We used to have a highly available distribution of Apiml in the past, before it became a Zowe component. When we’re thinking about the future Apiml HA story, we are referring to past experiences and designs. We are looking forward to integrating our vision with the broader Zowe forum.
The client consuming Zowe services.
To provide clients with reliable service that is resilient to individual service failure. Quoting John Davies:
The key to implementing a high availability system is to identify and eliminate single points of failure through redundancies, clustering, and failover mechanisms.
Client has a single address and a port to call. This is the address of Load balancer. In our case, the load balancing was done by DVIPA, but other solutions can be employed. We can see a L4 load balancer like DVIPA, linux IPVS or a hardware solution in place. Health checking of Gateway instances is desirable. Gateway exposes a rest endpoint for this purpose.
Gateway Service is the de-facto L7 load balancer. It knows about registered services and provides load balancing of requests in round robin mode. There is a basic failover mechanism for retrying requests when service doesn't respond. At this time, gateway is stateless. These behaviors can be customized or extended. Such extensions should be carefully considered. (for instance adding “sticky sessions” might disable failover and introduce state into the cluster)
Discovery service instances are clustered together and distribute information about registered services between themselves. Discovery service instances need to know about each other. This is the place where the cluster is connected. This implies that either the cluster is defined at install time (static: zos install) or we come up with a way to distribute the config (dynamic: container). The discovery services share information about registered services.
Individual services need to know about and register into a single discovery instance. High availability is automatically achieved when more than one instance of a service is registered.
Based on the discussion yesterday, here is a bit more on the topic of the state and using the MQs to handle state:
There are multiple options with respect to handling the state which needs to be persistent. One of the solutions is of course the database. Another solution is to publish shared state via one of the Messaging Queue solutions.

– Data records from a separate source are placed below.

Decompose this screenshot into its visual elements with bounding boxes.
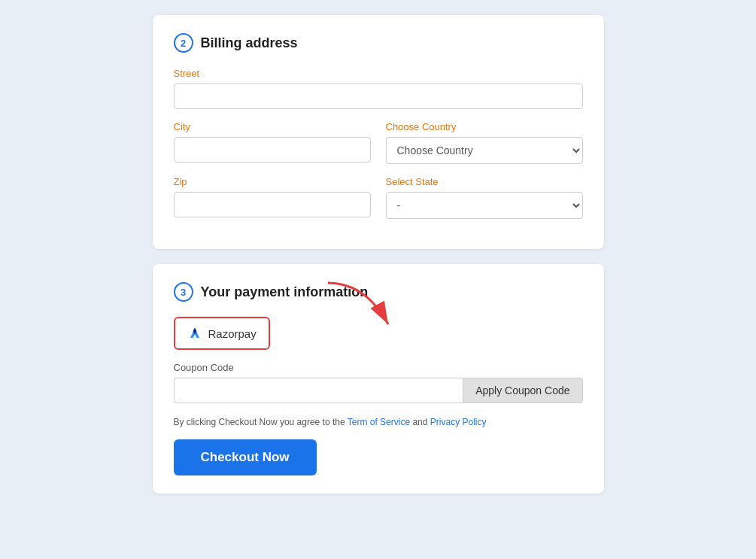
zip-input[interactable] xyxy=(174,192,371,217)
state-label: Select State xyxy=(386,176,583,187)
zip-label: Zip xyxy=(174,176,371,187)
payment-method-wrapper: Razorpay xyxy=(174,317,583,362)
coupon-input[interactable] xyxy=(174,378,463,403)
coupon-label: Coupon Code xyxy=(174,362,583,373)
terms-middle-text: and xyxy=(410,417,430,427)
payment-section-header: 3 Your payment information xyxy=(174,282,583,302)
state-select[interactable]: - xyxy=(386,192,583,219)
coupon-section: Coupon Code Apply Coupon Code xyxy=(174,362,583,403)
checkout-button[interactable]: Checkout Now xyxy=(174,439,317,475)
razorpay-option[interactable]: Razorpay xyxy=(174,317,270,350)
payment-card: 3 Your payment information xyxy=(153,264,604,494)
terms-text: By clicking Checkout Now you agree to th… xyxy=(174,415,583,429)
apply-coupon-button[interactable]: Apply Coupon Code xyxy=(463,378,582,403)
state-group: Select State - xyxy=(386,176,583,219)
street-group: Street xyxy=(174,68,583,109)
payment-section-number: 3 xyxy=(174,282,193,302)
payment-section-title: Your payment information xyxy=(201,284,369,300)
city-input[interactable] xyxy=(174,137,371,163)
city-country-row: City Choose Country Choose Country Unite… xyxy=(174,121,583,176)
terms-before-text: By clicking Checkout Now you agree to th… xyxy=(174,417,348,427)
razorpay-label: Razorpay xyxy=(208,327,257,340)
billing-section-number: 2 xyxy=(174,33,193,53)
city-label: City xyxy=(174,121,371,132)
country-group: Choose Country Choose Country United Sta… xyxy=(386,121,583,164)
street-label: Street xyxy=(174,68,583,79)
zip-group: Zip xyxy=(174,176,371,219)
country-select[interactable]: Choose Country United States United King… xyxy=(386,137,583,164)
country-label: Choose Country xyxy=(386,121,583,132)
razorpay-icon xyxy=(187,326,202,341)
city-group: City xyxy=(174,121,371,164)
billing-section-header: 2 Billing address xyxy=(174,33,583,53)
page-container: 2 Billing address Street City Choose Cou… xyxy=(153,15,604,494)
street-input[interactable] xyxy=(174,84,583,109)
privacy-policy-link[interactable]: Privacy Policy xyxy=(430,417,487,427)
billing-section-title: Billing address xyxy=(201,35,298,51)
coupon-row: Apply Coupon Code xyxy=(174,378,583,403)
zip-state-row: Zip Select State - xyxy=(174,176,583,231)
billing-address-card: 2 Billing address Street City Choose Cou… xyxy=(153,15,604,249)
terms-of-service-link[interactable]: Term of Service xyxy=(348,417,410,427)
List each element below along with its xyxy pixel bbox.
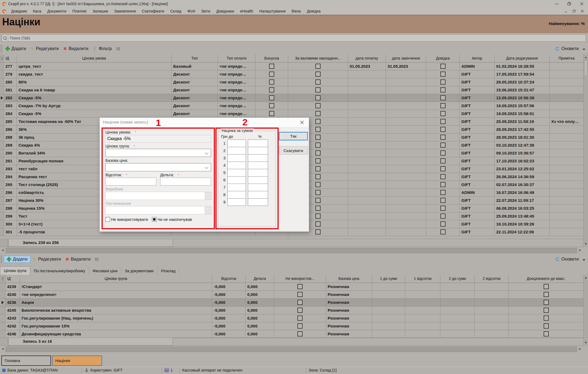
menu-item-7[interactable]: Сертифікати: [139, 8, 167, 14]
bonus-checkbox[interactable]: [269, 64, 274, 69]
scroll-left-icon[interactable]: [0, 347, 5, 351]
help-checkbox[interactable]: [440, 206, 446, 211]
not_use-checkbox[interactable]: [297, 300, 303, 305]
delete-button[interactable]: ✖Видалити: [61, 45, 91, 52]
tab-5[interactable]: Розклад: [157, 267, 179, 275]
table-row[interactable]: 4246Дезинфицирующие средства-5,0000,000Р…: [0, 330, 584, 338]
help-checkbox[interactable]: [440, 79, 446, 85]
sum-uah-field-8[interactable]: [227, 191, 246, 199]
column-chooser-icon[interactable]: [1, 277, 4, 281]
not_use-checkbox[interactable]: [297, 323, 303, 329]
sum-uah-field-1[interactable]: [227, 140, 246, 147]
supplier-browse-button[interactable]: ...: [205, 207, 211, 214]
gross-checkbox[interactable]: [315, 150, 321, 156]
lower-horizontal-scrollbar[interactable]: [0, 346, 588, 352]
sum-percent-field-6[interactable]: [248, 176, 268, 184]
gross-checkbox[interactable]: [315, 87, 321, 92]
column-options-button[interactable]: [114, 46, 122, 52]
column-chooser-cell[interactable]: [0, 54, 4, 62]
col-header-sum1[interactable]: 1 до суми: [372, 275, 405, 283]
col-header-help[interactable]: Довідка: [426, 54, 460, 62]
table-row[interactable]: 283Скидка -7% by АртурДисконт<не опреде……: [0, 102, 584, 110]
menu-item-3[interactable]: Документи: [44, 8, 69, 14]
lower-vertical-scrollbar[interactable]: [583, 275, 588, 346]
col-header-delta[interactable]: Дельта: [246, 275, 274, 283]
refresh-dropdown-icon[interactable]: [583, 49, 585, 50]
col-header-author[interactable]: Автор: [460, 54, 495, 62]
bonus-checkbox[interactable]: [269, 103, 274, 108]
sum-uah-field-7[interactable]: [227, 184, 246, 191]
base-price-select[interactable]: [105, 163, 211, 171]
help-checkbox[interactable]: [440, 103, 446, 108]
menu-item-14[interactable]: Вікна: [289, 8, 304, 14]
col-header-date_end[interactable]: дата закінчення: [386, 54, 426, 62]
table-row[interactable]: 4242Гос.регулирование 15%-5,0000,000Розн…: [0, 322, 584, 330]
refresh-button-lower[interactable]: Оновити: [553, 256, 581, 263]
help-checkbox[interactable]: [440, 166, 446, 171]
gross-checkbox[interactable]: [315, 174, 321, 179]
col-header-pct1[interactable]: 1 відсоток: [405, 275, 440, 283]
bonus-checkbox[interactable]: [269, 87, 274, 92]
gross-checkbox[interactable]: [315, 206, 321, 211]
col-header-percent[interactable]: Відсоток: [212, 275, 246, 283]
window-tab-home[interactable]: Головна: [1, 356, 51, 366]
upper-horizontal-scrollbar[interactable]: [0, 247, 588, 254]
add-button-lower[interactable]: Додати: [4, 256, 31, 263]
help-checkbox[interactable]: [440, 214, 446, 219]
ok-button[interactable]: Так: [279, 132, 308, 140]
menu-item-15[interactable]: Довідка: [304, 8, 324, 14]
table-row[interactable]: 281Скидка на 6 товарДисконт<не опреде…GI…: [0, 86, 584, 94]
mdi-restore-button[interactable]: [570, 8, 578, 14]
gross-checkbox[interactable]: [315, 229, 321, 234]
scroll-right-icon[interactable]: [578, 347, 583, 351]
price-group-select[interactable]: [105, 149, 211, 157]
max-checkbox[interactable]: [544, 331, 549, 336]
help-checkbox[interactable]: [440, 87, 446, 92]
not_use-checkbox[interactable]: [297, 284, 303, 289]
sum-uah-field-3[interactable]: [227, 154, 246, 162]
max-checkbox[interactable]: [544, 300, 549, 305]
col-header-base_price[interactable]: Базова ціна: [326, 275, 372, 283]
max-checkbox[interactable]: [544, 316, 549, 321]
not_use-checkbox[interactable]: [297, 292, 303, 297]
refresh-dropdown-icon[interactable]: [583, 259, 585, 261]
help-checkbox[interactable]: [440, 72, 446, 77]
sum-uah-field-5[interactable]: [227, 169, 246, 177]
gross-checkbox[interactable]: [315, 95, 321, 100]
scroll-down-icon[interactable]: [584, 242, 588, 246]
window-tab-markups[interactable]: Націнки: [52, 356, 102, 366]
gross-checkbox[interactable]: [315, 221, 321, 227]
toolbar-drag-handle[interactable]: [1, 255, 2, 263]
scroll-left-icon[interactable]: [0, 248, 5, 253]
gross-checkbox[interactable]: [315, 158, 321, 163]
column-chooser-icon[interactable]: [1, 57, 3, 60]
max-checkbox[interactable]: [544, 292, 549, 297]
restore-button[interactable]: [563, 0, 575, 8]
table-row[interactable]: 277цитра_тестБазовый<не опреде…01.05.202…: [0, 63, 584, 70]
menu-item-10[interactable]: Звіти: [198, 8, 213, 14]
gross-checkbox[interactable]: [315, 198, 321, 203]
help-checkbox[interactable]: [440, 190, 446, 195]
table-row[interactable]: 4245Биологически активные вещества-5,000…: [0, 307, 584, 314]
col-header-id[interactable]: ІД△: [4, 54, 17, 62]
col-header-name[interactable]: Цінова умова: [17, 54, 172, 62]
manufacturer-field[interactable]: [105, 192, 211, 200]
tab-4[interactable]: За документами: [121, 267, 157, 275]
gross-checkbox[interactable]: [315, 103, 321, 108]
col-header-type[interactable]: Тип: [172, 54, 218, 62]
table-row[interactable]: 282Скидка -5%Дисконт<не опреде…GIFT13.09…: [0, 94, 584, 102]
help-checkbox[interactable]: [440, 174, 446, 179]
menu-item-11[interactable]: Довідники: [213, 8, 237, 14]
table-row[interactable]: 4236Акции-5,0000,000Розничная: [0, 299, 584, 307]
percent-field[interactable]: [105, 178, 156, 186]
col-header-id[interactable]: ІД: [5, 275, 20, 283]
gross-checkbox[interactable]: [315, 127, 321, 132]
help-checkbox[interactable]: [440, 143, 446, 148]
menu-item-12[interactable]: eHealth: [237, 8, 256, 14]
price-condition-field[interactable]: [105, 135, 211, 143]
max-checkbox[interactable]: [544, 284, 549, 289]
col-header-sum2[interactable]: 2 до суми: [440, 275, 475, 283]
help-checkbox[interactable]: [440, 64, 446, 69]
cancel-button[interactable]: Скасувати: [279, 146, 308, 154]
gross-checkbox[interactable]: [315, 79, 321, 85]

Using the database to store the state has its issues mainly with respect to operational and security concerns and also achieving HA for the DB may be operationally difficult.
The limitation for MQ implementation is that it needs to run on the zOS, which limits some of the popular Open Source solutions such as Rabbit MQ (Written in Erlang) nevertheless it doesn’t remove the option of using Active MQ or IBM MQ.
There are different modes of running the MQ solution. One of them is to keep the information only in the memory, which may turn out to be persistent enough as it is shared between the instances. Another one is to store the state to the filesystem allowing the restoration of the last known state even when the server goes down as long as the filesystem isn’t damaged. Depending on the specific implementations there may be other persistent solutions such as using the database or some cache mechanism (Memcached, Redis) to persist the data.
Embedded to the Gateway
The current architecture of the Gateway built upon the Spring Cloud gives us a simple option to set up embedded Active MQ on each of the instances of the Gateway and set the instances to know about the others and share the state as if the MQ was deployed in a cluster.
High Availability Research:
Understand the problem space for high availability in Zowe - what components need to change in order to start implementing high availability deployments, or what Zowe install / configuration development may be required to support it
Have a shared understanding of High Availability - is it reliability, scale, and where is it - sysplex, multi-sysplex, containers?
Begin researching solutions for the problem space for a given platform once we have a better understanding / goal in mind.